Photo by Ferdinand Studio on Unsplash.com



This popularity allows for the development of this style as we see more and more women reveling in what is essentially womanhood and femininity. The photography style expands with pin-up in the 1930’s and 1940’s. Betty Gable, a notable icon for this style, was the first person to insure a body part by insuring her legs for 1 million dollars. As time continued, numerous women help change the face of boudoir, challenging the world’s idea of what a beautiful woman looks like. No small task.


As we approach the modern era, boudoir is linked to sexual liberation, especially in regard to sexual freedom, the openness of sexuality, healthy relationships, and so on. Expressions of female sexuality had been taboo. The concept of sexual freedom had been restricted for women, and boudoir aided in normalizing female sexuality. After all, it takes two to tango and every person has a sensual side.



Photo by Ferdinand Studio on Unsplash.com



Boudoir photography became more relatable for real women overtime. That is not to say there are fake women but that the ideal form of a woman created by society did not exist in real life. No one can live up to an idolized image. Real women could connect with and show who they were through boudoir photography.


The modern woman sees herself differently. She embraces her authenticity which does not exclude her sensual side. Femininity is highlighted as a strength instead of weakness or inhibition. There are plenty of examples of women who were and are bold enough to utilize their feminine energy as a strength, such as Marilyn Monroe, Josephine Baker, Madonna, and Beyonce. They are sources of inspiration as are other women making strides in not only breaking gender norms all over the world and making the conversation of female sexuality more comfortable but exemplifying the incredible energy that is feminine.

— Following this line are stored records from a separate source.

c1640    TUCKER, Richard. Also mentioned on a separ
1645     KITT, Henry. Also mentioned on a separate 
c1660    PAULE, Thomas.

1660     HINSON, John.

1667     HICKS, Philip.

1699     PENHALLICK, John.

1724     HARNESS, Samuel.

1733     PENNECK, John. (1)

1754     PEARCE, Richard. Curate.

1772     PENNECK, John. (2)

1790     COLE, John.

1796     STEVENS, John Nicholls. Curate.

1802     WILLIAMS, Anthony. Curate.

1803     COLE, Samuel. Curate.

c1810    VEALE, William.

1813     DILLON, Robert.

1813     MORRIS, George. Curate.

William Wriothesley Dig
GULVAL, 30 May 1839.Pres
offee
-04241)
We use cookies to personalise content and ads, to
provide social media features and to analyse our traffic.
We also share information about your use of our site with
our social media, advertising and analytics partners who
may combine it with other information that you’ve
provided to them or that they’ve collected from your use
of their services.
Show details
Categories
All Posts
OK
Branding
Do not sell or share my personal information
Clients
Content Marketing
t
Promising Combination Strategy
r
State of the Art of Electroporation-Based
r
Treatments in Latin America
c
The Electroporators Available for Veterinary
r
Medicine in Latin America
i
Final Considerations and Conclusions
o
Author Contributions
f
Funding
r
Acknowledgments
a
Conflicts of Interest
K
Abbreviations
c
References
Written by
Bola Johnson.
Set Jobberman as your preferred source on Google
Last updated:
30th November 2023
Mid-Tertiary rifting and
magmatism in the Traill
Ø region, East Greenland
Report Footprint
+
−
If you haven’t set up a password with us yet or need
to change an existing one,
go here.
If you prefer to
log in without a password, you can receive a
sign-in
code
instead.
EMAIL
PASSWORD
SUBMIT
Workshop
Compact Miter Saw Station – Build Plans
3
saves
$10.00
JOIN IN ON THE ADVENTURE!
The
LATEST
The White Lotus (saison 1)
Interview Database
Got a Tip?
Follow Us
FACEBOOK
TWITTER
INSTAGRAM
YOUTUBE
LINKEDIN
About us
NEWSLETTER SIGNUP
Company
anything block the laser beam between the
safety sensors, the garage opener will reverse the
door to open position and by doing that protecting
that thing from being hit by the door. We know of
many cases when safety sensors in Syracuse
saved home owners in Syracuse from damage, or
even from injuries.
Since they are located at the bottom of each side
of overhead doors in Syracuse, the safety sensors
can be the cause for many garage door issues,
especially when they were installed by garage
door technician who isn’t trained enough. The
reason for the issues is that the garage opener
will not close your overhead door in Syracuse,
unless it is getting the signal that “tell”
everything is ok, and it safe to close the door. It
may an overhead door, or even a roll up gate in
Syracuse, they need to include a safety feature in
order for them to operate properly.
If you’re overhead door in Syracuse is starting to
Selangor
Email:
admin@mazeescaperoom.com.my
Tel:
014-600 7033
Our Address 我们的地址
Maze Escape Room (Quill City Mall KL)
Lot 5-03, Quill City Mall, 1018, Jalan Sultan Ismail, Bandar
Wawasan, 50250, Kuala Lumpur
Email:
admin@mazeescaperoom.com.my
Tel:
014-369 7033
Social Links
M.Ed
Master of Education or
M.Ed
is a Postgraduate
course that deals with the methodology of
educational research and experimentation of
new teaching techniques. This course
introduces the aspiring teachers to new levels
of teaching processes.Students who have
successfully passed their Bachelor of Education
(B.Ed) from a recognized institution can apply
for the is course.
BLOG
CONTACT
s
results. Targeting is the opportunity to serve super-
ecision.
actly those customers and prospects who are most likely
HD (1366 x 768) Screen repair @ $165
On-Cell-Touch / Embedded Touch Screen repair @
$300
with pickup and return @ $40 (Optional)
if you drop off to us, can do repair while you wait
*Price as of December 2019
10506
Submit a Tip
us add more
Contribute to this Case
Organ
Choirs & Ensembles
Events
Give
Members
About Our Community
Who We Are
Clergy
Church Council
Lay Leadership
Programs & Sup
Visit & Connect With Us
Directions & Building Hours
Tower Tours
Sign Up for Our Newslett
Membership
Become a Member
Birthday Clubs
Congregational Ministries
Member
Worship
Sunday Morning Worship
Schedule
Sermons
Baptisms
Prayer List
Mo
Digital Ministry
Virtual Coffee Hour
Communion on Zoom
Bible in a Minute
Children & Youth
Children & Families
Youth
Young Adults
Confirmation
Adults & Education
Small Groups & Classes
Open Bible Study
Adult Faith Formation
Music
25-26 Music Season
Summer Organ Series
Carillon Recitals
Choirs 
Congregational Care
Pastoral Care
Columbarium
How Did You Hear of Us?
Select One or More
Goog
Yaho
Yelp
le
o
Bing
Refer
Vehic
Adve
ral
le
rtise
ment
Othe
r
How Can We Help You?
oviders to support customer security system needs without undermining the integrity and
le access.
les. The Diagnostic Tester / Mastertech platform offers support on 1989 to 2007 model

Photo by Ferdinand Studio on Unsplash.com



Boudoir photography has helped a myriad of women view themselves in a different perspective, empowering, healing and celebrating their feminine nature. If you want to start a journey of self-appreciation, having a boudoir session will skyrocket you on your way.


Wherever you are located, I highly suggest you investigate where your boudoir photographers are, and if you’re close to Tampa, Florida, I would love to help you get you started on your personal journey or simply have a day of girl fun. A boudoir experience is like none other and if you’re interested, see how you can begin or simply take a peak with Your Dream Shoot Planner. It’s a planner, I personally created to give you the skinny on exactly what to expect on your boudoir session with me.



Get started on your boudoir journey with Your Dream Shoot Planner



Since boudoir photography became more socially acceptable in the 1970s, it has found a place in the art world, capturing real women. When you leave your boudoir session, you should be on cloud nine, knowing that how you feel and look during your session is not you sometimes, but all the time! The woman present during the boudoir session has always been there. You just have to let her out more often.